How do I prevent UTIs?

Stay hydrated. (As a friend of mine always says, “hydrate or die-drate!”) Drinking enough water is one of the most important things you can do to protect against UTIs (and keep your body healthy). Water dilutes your urine. The more water you drink, the more you flush your urinary tract––meaning you’re flushing bacteria before it can turn into an infection.
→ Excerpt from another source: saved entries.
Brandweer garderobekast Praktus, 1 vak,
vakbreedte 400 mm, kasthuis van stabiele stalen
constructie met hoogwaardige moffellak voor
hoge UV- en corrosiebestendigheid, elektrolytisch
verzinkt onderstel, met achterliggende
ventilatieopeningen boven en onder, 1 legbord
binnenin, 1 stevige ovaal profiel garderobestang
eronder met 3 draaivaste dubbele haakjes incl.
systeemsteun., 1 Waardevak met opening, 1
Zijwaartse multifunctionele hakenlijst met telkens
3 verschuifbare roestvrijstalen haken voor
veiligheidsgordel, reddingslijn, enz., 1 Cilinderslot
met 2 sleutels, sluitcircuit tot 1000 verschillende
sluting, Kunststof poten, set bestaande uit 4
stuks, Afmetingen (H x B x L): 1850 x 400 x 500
While you’re hydrating, add some cranberry juice to the mix. Studies aren’t conclusive about the mighty cranberry, but most point towards cranberries being helpful in preventing UTIs. Cranberries add acidity to your urine, making it less friendly for bacteria. (If you’re sensitive to acidity in general, cranberries might be hard on you. No matter what, ask your doctor if you should add cranberries to your diet.)

Practice good hygiene. If you have a vulva, be sure to wipe from front to back. This helps prevent bacteria spreading into the urethra and keeps your vulva clean and dry. Wear underwear that’s cotton and save the fancy, tight-fitting lace and thongs for special occasions. Avoiding powders and deodorant sprays will also help keep your vagina clean, dry, and comfortable.

Pee before and right after sex. It might sound like a mood-killer, but it will help flush your system and keep UTIs at bay.

Do UTI’s Impact Fertility?

The short answer is no. However, having a UTI while you're pregnant isn’t great, since it can lead to pyelonephritis (kidney inflammation because of an infection), urosepsis (when the infection gets into your bloodstream), and increased risk of preterm birth. That said, UTIs are common during pregnancy and can be treated.

If you have a penis, UTIs can have effects on fertility. The urethra carries both urine and semen outside of the body; if this is something you’re concerned with, be sure to see a doctor.

Finally, keep on learning.

One way to stay healthy is to empower yourself with knowledge. Ask your doctor about questions you might have around UTIs. Keep an eye out for how your body reacts when you’re dehydrated––or what happens when you hold in urine. We’re always here to help offer resources around your health and your fertility.